→ **Exercise instructions**
Look through the entries below and extract exactly the lines from the one containing "BETTER. SAFER. ALAMOTOGETHER." through the one containing "Nevada's Desert Research", ends included.

→ **Records from a collection**
-*-

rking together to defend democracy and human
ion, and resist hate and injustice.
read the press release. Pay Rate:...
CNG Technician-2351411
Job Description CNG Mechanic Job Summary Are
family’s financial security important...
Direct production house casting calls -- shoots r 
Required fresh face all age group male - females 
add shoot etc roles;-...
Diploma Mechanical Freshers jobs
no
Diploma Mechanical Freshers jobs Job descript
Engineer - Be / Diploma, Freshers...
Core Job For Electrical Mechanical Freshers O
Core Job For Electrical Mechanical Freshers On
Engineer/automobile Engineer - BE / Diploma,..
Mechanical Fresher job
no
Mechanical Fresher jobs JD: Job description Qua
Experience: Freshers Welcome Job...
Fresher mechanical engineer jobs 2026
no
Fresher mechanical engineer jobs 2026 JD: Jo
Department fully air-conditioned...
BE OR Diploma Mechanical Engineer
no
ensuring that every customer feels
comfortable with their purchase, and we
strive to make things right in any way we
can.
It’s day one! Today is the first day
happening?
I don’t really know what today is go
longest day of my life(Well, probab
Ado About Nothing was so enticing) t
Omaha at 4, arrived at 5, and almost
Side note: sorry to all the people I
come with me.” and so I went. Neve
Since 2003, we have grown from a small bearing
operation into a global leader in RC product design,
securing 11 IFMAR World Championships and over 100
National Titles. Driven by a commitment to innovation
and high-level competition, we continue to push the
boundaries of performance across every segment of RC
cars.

-*-

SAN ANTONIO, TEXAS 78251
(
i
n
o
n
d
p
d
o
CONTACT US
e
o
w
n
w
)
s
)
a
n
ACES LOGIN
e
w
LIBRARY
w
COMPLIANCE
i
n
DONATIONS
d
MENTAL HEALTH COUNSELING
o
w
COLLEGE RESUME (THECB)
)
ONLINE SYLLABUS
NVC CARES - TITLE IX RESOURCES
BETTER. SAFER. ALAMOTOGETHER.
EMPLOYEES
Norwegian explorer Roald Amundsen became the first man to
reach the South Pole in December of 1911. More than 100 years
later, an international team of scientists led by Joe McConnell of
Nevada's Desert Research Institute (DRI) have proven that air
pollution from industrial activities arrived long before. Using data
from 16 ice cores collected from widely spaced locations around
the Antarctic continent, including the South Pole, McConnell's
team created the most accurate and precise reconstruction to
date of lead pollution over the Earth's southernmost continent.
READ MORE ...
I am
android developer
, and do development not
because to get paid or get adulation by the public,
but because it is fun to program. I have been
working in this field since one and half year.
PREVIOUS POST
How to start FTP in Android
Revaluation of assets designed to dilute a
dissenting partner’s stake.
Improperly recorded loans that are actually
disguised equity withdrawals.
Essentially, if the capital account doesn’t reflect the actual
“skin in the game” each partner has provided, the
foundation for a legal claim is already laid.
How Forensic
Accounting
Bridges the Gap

-*-

→ **Solved exercise**
BETTER. SAFER. ALAMOTOGETHER.
EMPLOYEES
Norwegian explorer Roald Amundsen became the first man to
reach the South Pole in December of 1911. More than 100 years
later, an international team of scientists led by Joe McConnell of
Nevada's Desert Research Institute (DRI) have proven that air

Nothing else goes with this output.